Thursday, June 28, 2007

The Trim Bin #59


- There are two trailers I can't stop thinking about lately. The first, No Country For Old Men, is the Coen Brothers' adaptation of Cormac McCarthy's 2005 novel, looks to be a return to form after the bland, disappointing one-two punch of Intolerable Cruelty and The Ladykillers. I can't wait to see what the Coens do with McCarthy's stark prose - the trailer suggests their creepiest film since Blood Simple. The second is for another adaptation, Paul Thomas Anderson's There Will Be Blood (based on the Upton Sinclair novel Oil!). The pronounced similarity to Terrence Malick has been pointed out repeatedly, and the trailer is certainly filled with echoes of Days of Heaven (McCabe and Mrs. Miller, too). I'm intrigued that Anderson, who has always been a wiz with sound (few directors would hire Gary Rydstrom to mix a small-scale romantic comedy), has replaced bombast with silence. It's this stripped-down approach that connects the two trailers in my mind, as both suggest drastically new approaches for their respective makers. If the films are as powerful as their trailers, we're in for a memorable fall.

- The updated AFI list is no better or worse than the last one - it's nice to see Blade Runner and Nashville in there, and it's laughable that The Sixth Sense is apparently the greatest film of 1999 (the best moviegoing year in my lifetime thus far). There's nothing really wrong with the list itself - about a third of the films listed appear on my own top 100 - but it paints an extremely narrow picture of film history and culture. The AFI list is inherently less interesting than the Sight and Sound Top 10 or other lists, mostly because voters must choose from a preliminary list of 400 films that are at least partly chosen for their popularity. Where other lists are meant to provoke discussion, this one is meant to generate nostalgia and boost DVD sales. Add to this the AFI's stupid insistence on an American-only list because the word "American" appears in their name, and you have a list that is purposefully anti-eclectic. It sucked in 1998, it sucks now, and it will suck ten years from now (or nine, as the AFI apparently cannot count to ten). Case closed.

- A while back I was speculating about casting Peter Jackson's adaptation of The Lovely Bones. The parents have been cast, and I'm split.

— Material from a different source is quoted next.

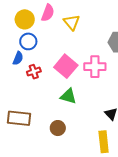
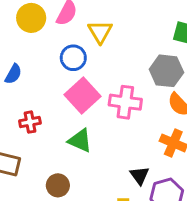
blue circle: (28, 41) -> (73, 58), moved
red cross: (34, 72) -> (30, 122), moved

On the one hand, Rachel Weisz is a great choice for Abigail - her ability to be emotionally open without sacrificing subtlety perfectly fits the story's delicate tone. On the other hand, the casting of Ryan Gosling as the patriarch doesn't work for me, and not just because he's far too young to play a father of three. A confession: I just don't get Ryan Gosling. Where others see precocious brilliance, I see a joyless, mannered assembly of self-conscious method tics in search of a performance with soul. I find his tendency towards "important" material contrived. I didn't buy him for a second as a crackhead in Half Nelson. And his pretentiously unpretentious normal guy routine is infuriating, because any normal guy wouldn't be able to say things like "I've always hated the complacency which comes from good looks" with a straight face. I'll give Peter Jackson the benefit of the doubt - I didn't think much of Viggo before The Fellowship of the Ring - but seriously, am I missing something?

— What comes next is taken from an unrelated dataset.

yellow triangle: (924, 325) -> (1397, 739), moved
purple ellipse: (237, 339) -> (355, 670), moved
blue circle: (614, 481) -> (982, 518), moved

- CHUD has an interesting article about the evolution of the 4th of July as a blockbuster weekend/crap depository. I can't wait to see Transformers, even though I'm pretty sure it's going to unleash a plague of snakes and flesh-eating bugs that will kill all of America's children, unleashing an army of Druid cyborgs that not even Tom Atkins can stop from conquering the world. Either way, the robots look cool.






3 comments:

Jess said...

We are definitely getting No Country for Old Men at my theater. I am extremely excited about it. I hope that we get There Will be Blood as well, but I think a PTA movie might go to AMC.

Anonymous said...

I have to agree about the Ryan Gosling thing. I actually really like him as an actor but I can't see him in that role. While reading it I always thought of someone older like Tom Wilkinson, that may be too old but i think its a lot closer to how old he should be than Ryan.

Andrew Bemis said...

How's it going, Jenni? It's nice to hear from you. I think Wilkinson is a perfect choice - you should get on the phone with Dreamworks ASAP.